Dodging a B-17

Dad was a little too close a spectator to the first landing of an American heavy bomber on the new airfield. The main landing strip was still just an unpaved and barely leveled gash in the volcanic rock. Dad was standing right on the centerline, weapons carrier (that’s a Jeep to us, but that’s what he always called them in his story) parked beside him, taking a level through his surveyor’s transit, when his stick man began making strange and increasingly frantic signals. Dad peered more closely through the telescopic tube to try to figure out what the man was getting at when the figure in the little lens pointed right at Dad, dropped his stick, and bolted away.

Dad turned around – to see a B17 “Flying Fortress” bomber, flaps down and engines throttled back, coming out of the sky directly at him at something better than a hundred miles per hour.
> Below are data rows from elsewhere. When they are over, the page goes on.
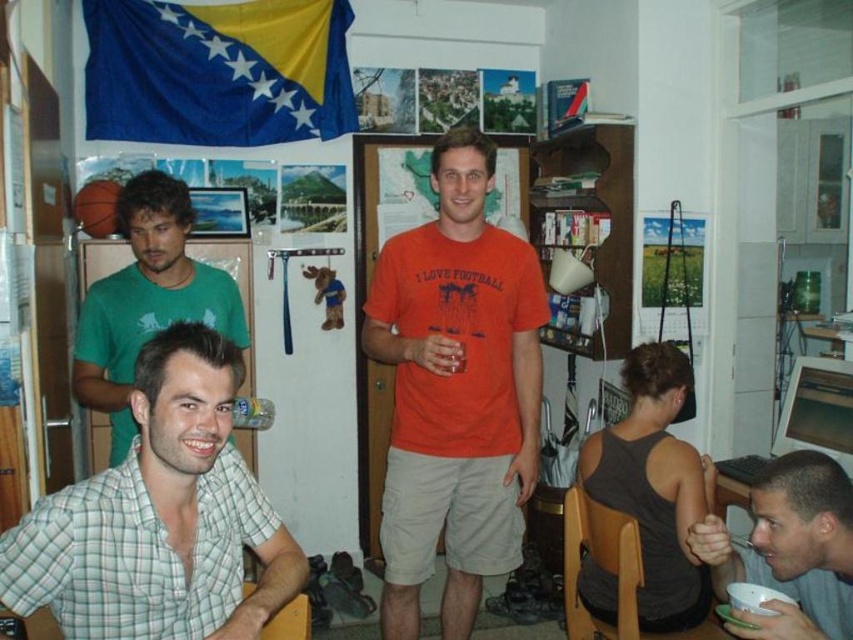 What object is located at the coordinates point (790, 548)?

The point (790, 548) is on the smooth gray bowl at lower right. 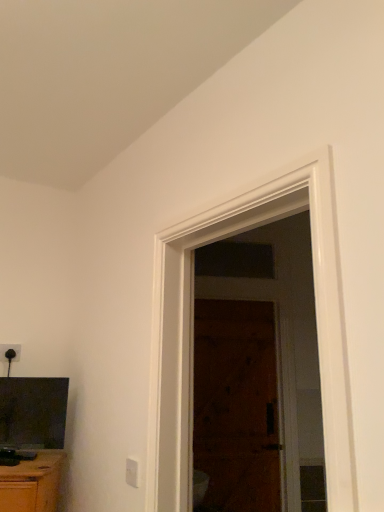 Question: Are wooden door at center and white plastic electric outlet at lower center, which is the 2th electric outlet in back-to-front order, located far from each other?

Choices:
 (A) yes
 (B) no

Answer: (A)

Question: From a real-world perspective, is wooden door at center over white plastic electric outlet at lower center, which is counted as the second electric outlet, starting from the top?

Choices:
 (A) no
 (B) yes

Answer: (B)

Question: Considering the relative positions of wooden door at center and white plastic electric outlet at lower center, which is the 2th electric outlet in back-to-front order, in the image provided, is wooden door at center in front of white plastic electric outlet at lower center, which is the 2th electric outlet in back-to-front order,?

Choices:
 (A) yes
 (B) no

Answer: (B)

Question: Can you confirm if wooden door at center is shorter than white plastic electric outlet at lower center, which is the 2th electric outlet in back-to-front order?

Choices:
 (A) no
 (B) yes

Answer: (A)

Question: Does wooden door at center have a smaller size compared to white plastic electric outlet at lower center, which is counted as the second electric outlet, starting from the top?

Choices:
 (A) yes
 (B) no

Answer: (B)

Question: Is white plastic electric outlet at lower center, which is counted as the second electric outlet, starting from the top, bigger or smaller than black plastic electric outlet at upper left, which appears as the second electric outlet when ordered from the bottom?

Choices:
 (A) big
 (B) small

Answer: (A)

Question: Do you think white plastic electric outlet at lower center, which is the 2th electric outlet in back-to-front order, is within black plastic electric outlet at upper left, which appears as the second electric outlet when ordered from the bottom, or outside of it?

Choices:
 (A) outside
 (B) inside

Answer: (A)

Question: Is white plastic electric outlet at lower center, the first electric outlet from the bottom, wider or thinner than black plastic electric outlet at upper left, which appears as the second electric outlet when ordered from the bottom?

Choices:
 (A) thin
 (B) wide

Answer: (A)

Question: From the image's perspective, is white plastic electric outlet at lower center, marked as the 1th electric outlet in a front-to-back arrangement, located above or below black plastic electric outlet at upper left, the first electric outlet viewed from the left?

Choices:
 (A) above
 (B) below

Answer: (B)

Question: Considering the positions of point (49, 380) and point (130, 459), is point (49, 380) closer or farther from the camera than point (130, 459)?

Choices:
 (A) closer
 (B) farther

Answer: (B)

Question: Relative to white plastic electric outlet at lower center, which is the 2th electric outlet in back-to-front order, is matte black tv at lower left in front or behind?

Choices:
 (A) front
 (B) behind

Answer: (B)

Question: From a real-world perspective, relative to white plastic electric outlet at lower center, the first electric outlet from the bottom, is matte black tv at lower left vertically above or below?

Choices:
 (A) below
 (B) above

Answer: (B)

Question: From the image's perspective, is matte black tv at lower left above or below white plastic electric outlet at lower center, which is the 2th electric outlet in back-to-front order?

Choices:
 (A) above
 (B) below

Answer: (A)

Question: In terms of height, does wooden door at center look taller or shorter compared to white plastic electric outlet at lower center, marked as the 1th electric outlet in a front-to-back arrangement?

Choices:
 (A) short
 (B) tall

Answer: (B)

Question: Considering the positions of wooden door at center and white plastic electric outlet at lower center, marked as the 1th electric outlet in a front-to-back arrangement, in the image, is wooden door at center wider or thinner than white plastic electric outlet at lower center, marked as the 1th electric outlet in a front-to-back arrangement,?

Choices:
 (A) wide
 (B) thin

Answer: (A) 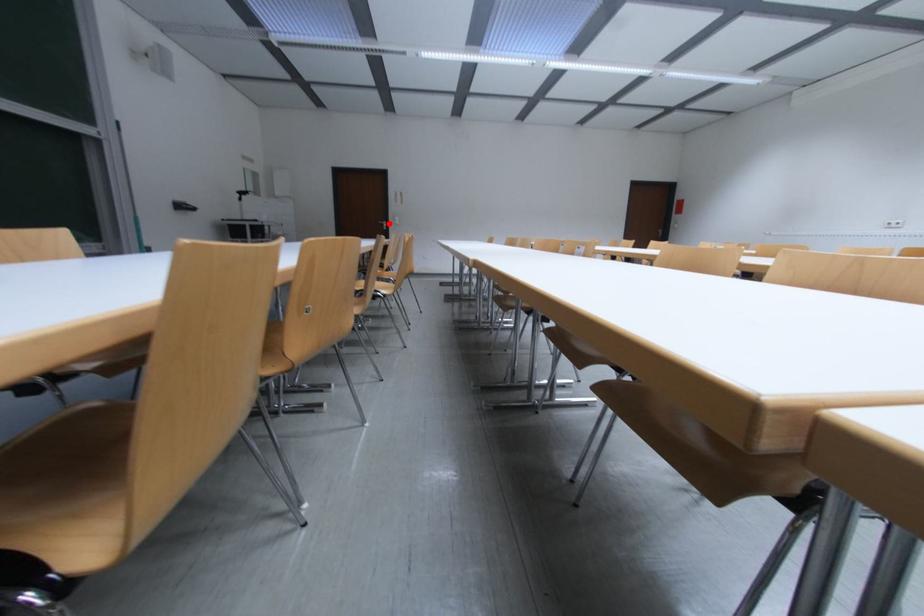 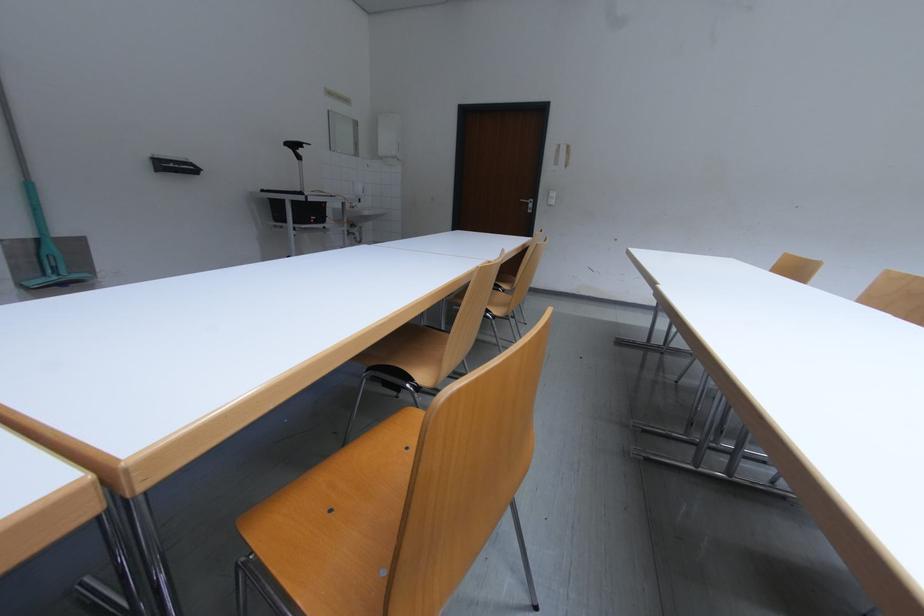 Locate, in the second image, the point that corresponds to the highlighted location in the first image.

(531, 201) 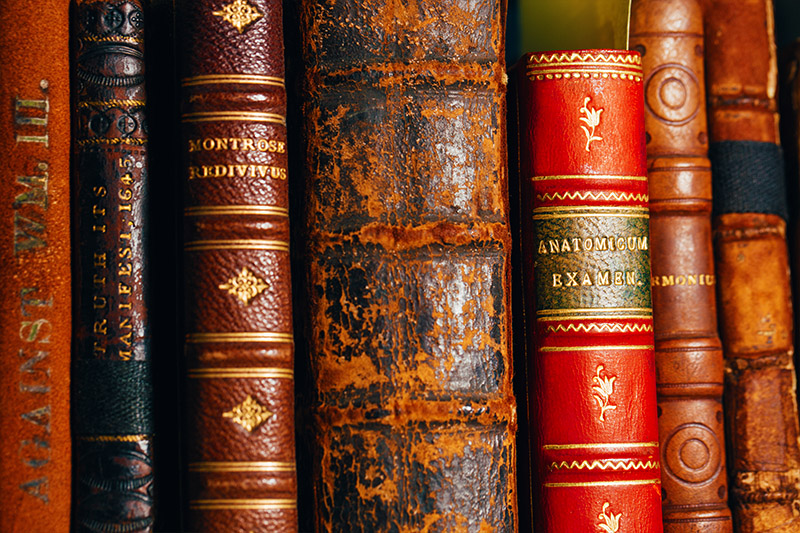 You are a GUI agent. You are given a task and a screenshot of the screen. Output one action in this format:
    pyautogui.click(x=<x>, y=<y>)
    Task: Click on the books
    
    Given the screenshot: What is the action you would take?
    pyautogui.click(x=46, y=359), pyautogui.click(x=113, y=357), pyautogui.click(x=217, y=350), pyautogui.click(x=385, y=344), pyautogui.click(x=572, y=288), pyautogui.click(x=674, y=272), pyautogui.click(x=756, y=270)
For ten guys on a malfunctioning airplane with no hope of making it the rest of the way across the Atlantic, the option of landing on a rough, unfinished landing strip – whether or not a couple of guys and a jeep were standing on it – seemed like a good idea.

Dad scooped up the transit on its tripod and jumped in the weapons carrier. To his incredible relief it started on the first crank and kept running as he popped the clutch and firewalled it for the side of the runway. He was just outside the outboard propellers as the big bomber’s wing passed over him.


A B-17 sets down on Lagens Field the Azores. Dad had a more close-up, head-on view.